Bridge not working or indexNullAs missing? Search advice needed

I have an entity Product which has a property Manufacturer.

Manufacturer has its own bridge to get the data for index.

When indexing with Hibernate Search, I would like to add a token “manufacturer_not_set” to the Product for the case when Manufacturer property of Product is null. Later I could issue a query to get Products that has no Manufacturer just by querying this token.

Is there a way to get this behavior? Thanks!

P.S. The code I provided is not working as expected: Manufacturer is processed the right way when not null, but nothing happens when it’s null. I did put log.trace() into the bridge method and indexer calls bridge method when Manufacturer is null, but the token is not stored.

@Entity @Indexed
public class Product {

    @Id @GeneratedValue(strategy = GenerationType.SEQUENCE)
    private Integer id;

    @Field(index=Index.YES, analyze=Analyze.YES, store=Store.NO,
            bridge = @FieldBridge(impl = ManufacturerBridge.class))
    private Manufacturer manufacturer;

}

public class ManufacturerBridge implements StringBridge {

    @Override
    public String objectToString(final Object object) {
        if (object == null) { return "manufacturer_not_set"; }
        if (object instanceof Manufacturer) {
            return "manufacturer_" + ((Manufacturer) object).getId();
        }
        return "";
    }

}

My questions are:

  1. Should I add “indexNullAs” to field definition? Should I add my own string such as “manufacturer_not_set” or is it reserved only for predefined values?
  2. This bridge is called during search query execution - why? Isn’t the bridge only to get properties of complex objects and add them to the Lucene index?
  3. For Manufacturer status I have another bridge that returns “manufacturer_enabled” or “manufacturer_disabled”; later when I use Boolean junction to create a query, only “must” works with it. If I put only one “should” with the same condition (i.e. match “manufacturer_enabled”) this thing does not work and I get all manufacturers; how to use this “should”
  4. If I do not put “indexNullAs” is it possible that bridge handles null i.e. returns “manufacturer_not_set” when it gets null as an input?

P.S. Been losing my time for few days before writing this post, so the only other thing I can imagine is to get source code and go step by step through indexing process and then through search process - which could take large amounts of time.

Thanks a lot!!!

Well… It looks like default value for “minimumShouldMatchNumber” is zero which is not so logical if you think about it. But after setting this parameter to 1 it seems the query is working.
To be tested more to be sure.
And so far no “indexNullAs” is needed while I have a bridge that handles null values.

Either solution should work, as long as you’re only dealing with with text. For numeric fields, things get more complicated, and I’d recommend migrating to Search 6 (in Beta) rather than dealing with the complexity of indexNullAs in Search 5.

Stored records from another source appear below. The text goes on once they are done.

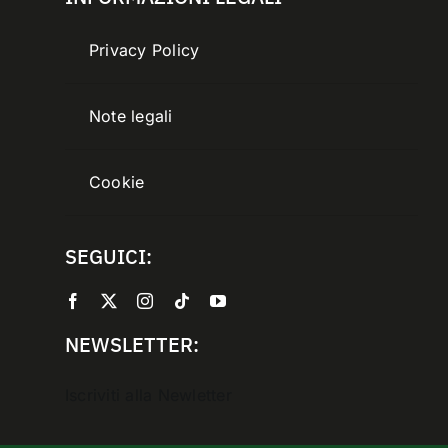
Privacy Policy
Note legali
Cookie
SEGUICI:
NEWSLETTER:
Iscriviti alla Newletter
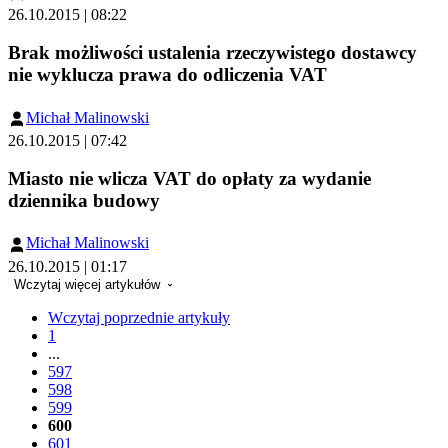
26.10.2015 | 08:22
Brak możliwości ustalenia rzeczywistego dostawcy
nie wyklucza prawa do odliczenia VAT
Michał Malinowski
26.10.2015 | 07:42
Miasto nie wlicza VAT do opłaty za wydanie
dziennika budowy
Michał Malinowski
26.10.2015 | 01:17
Wczytaj więcej artykułów
Wczytaj poprzednie artykuły
1
...
597
598
599
600
601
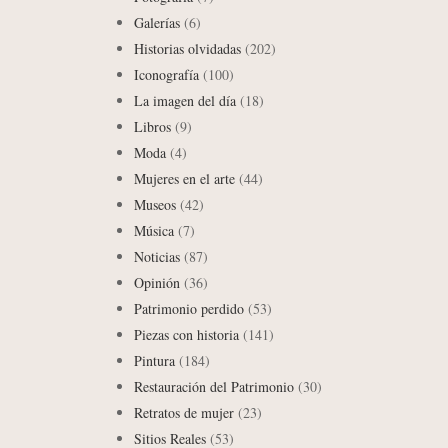
Galerías
(6)
Historias olvidadas
(202)
Iconografía
(100)
La imagen del día
(18)
Libros
(9)
Moda
(4)
Mujeres en el arte
(44)
Museos
(42)
Música
(7)
Noticias
(87)
Opinión
(36)
Patrimonio perdido
(53)
Piezas con historia
(141)
Pintura
(184)
Restauración del Patrimonio
(30)
Retratos de mujer
(23)
Sitios Reales
(53)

It’s called during search query execution so that you can pass an integer, which is the type of your ID, and have it translated automatically to the indexed values; in this case 42 (an integer) will be translated to "manufacturer_42" (a string). If Hibernate Search didn’t do this, there simply wouldn’t be any match.
If you want to pass "manufacturer_42" to the query builder directly, you can call .ignoreFieldBridge().

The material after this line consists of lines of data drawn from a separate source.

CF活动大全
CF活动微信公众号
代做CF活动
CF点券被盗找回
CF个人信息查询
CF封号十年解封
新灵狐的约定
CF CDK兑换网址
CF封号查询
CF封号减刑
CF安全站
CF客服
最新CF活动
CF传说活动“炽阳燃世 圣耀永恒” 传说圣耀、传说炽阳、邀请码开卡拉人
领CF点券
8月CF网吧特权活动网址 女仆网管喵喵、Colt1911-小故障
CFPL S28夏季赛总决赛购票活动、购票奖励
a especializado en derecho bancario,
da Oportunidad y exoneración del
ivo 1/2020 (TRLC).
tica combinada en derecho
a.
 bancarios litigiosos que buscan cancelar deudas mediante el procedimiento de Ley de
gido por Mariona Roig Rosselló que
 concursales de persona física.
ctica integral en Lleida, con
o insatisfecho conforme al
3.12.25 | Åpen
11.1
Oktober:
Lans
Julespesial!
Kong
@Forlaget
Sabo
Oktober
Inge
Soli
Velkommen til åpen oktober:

Looks like you found the answer.

This is the default behavior of Lucene: minimumShouldMatch defaults to 1 when there are only should clauses, but to 0 when there are also must clauses in the same boolean query.

This is indeed confusing, but kind of makes sense: if you write A and B or C, and only documents where A and B “must” be true are returned, then C doesn’t matter: the expression is true for all documents. In the case of Lucene, C will only be used to raise the score of the document: documents where C is true will have a slightly higher score.

Anyway, that’s how the must/should clauses work. I personally try not to mix them in the same boolean query, and to nest boolean queries instead, unless I have a very specific behavior in mind.

As you noticed, yes, it is possible.

Thanks a million for such a detailed answer!